* Prompt *
Once the line containing "1 год 8 месяцев 8 дней назад" is located, give it again exactly, together with each line that follows it to the end of the entries, and add nothing else.

* Supplied material *

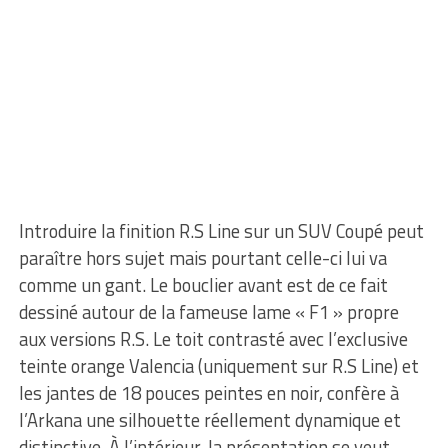
Introduire la finition R.S Line sur un SUV Coupé peut
paraître hors sujet mais pourtant celle-ci lui va
comme un gant. Le bouclier avant est de ce fait
dessiné autour de la fameuse lame « F1 » propre
aux versions R.S. Le toit contrasté avec l’exclusive
teinte orange Valencia (uniquement sur R.S Line) et
les jantes de 18 pouces peintes en noir, confère à
l’Arkana une silhouette réellement dynamique et
distinctive. À l’intérieur, la présentation se veut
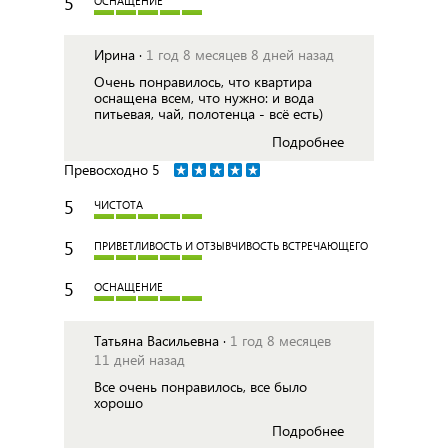
5
ОСНАЩЕНИЕ
Ирина ·
1 год 8 месяцев 8 дней назад
Очень понравилось, что квартира
оснащена всем, что нужно: и вода
питьевая, чай, полотенца - всё есть)
Подробнее
Превосходно
5
5
ЧИСТОТА
5
ПРИВЕТЛИВОСТЬ И ОТЗЫВЧИВОСТЬ ВСТРЕЧАЮЩЕГО
5
ОСНАЩЕНИЕ
Татьяна Васильевна ·
1 год 8 месяцев
11 дней назад
Все очень понравилось, все было
хорошо
Подробнее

* Response to the exercise *
1 год 8 месяцев 8 дней назад
Очень понравилось, что квартира
оснащена всем, что нужно: и вода
питьевая, чай, полотенца - всё есть)
Подробнее
Превосходно
5
5
ЧИСТОТА
5
ПРИВЕТЛИВОСТЬ И ОТЗЫВЧИВОСТЬ ВСТРЕЧАЮЩЕГО
5
ОСНАЩЕНИЕ
Татьяна Васильевна ·
1 год 8 месяцев
11 дней назад
Все очень понравилось, все было
хорошо
Подробнее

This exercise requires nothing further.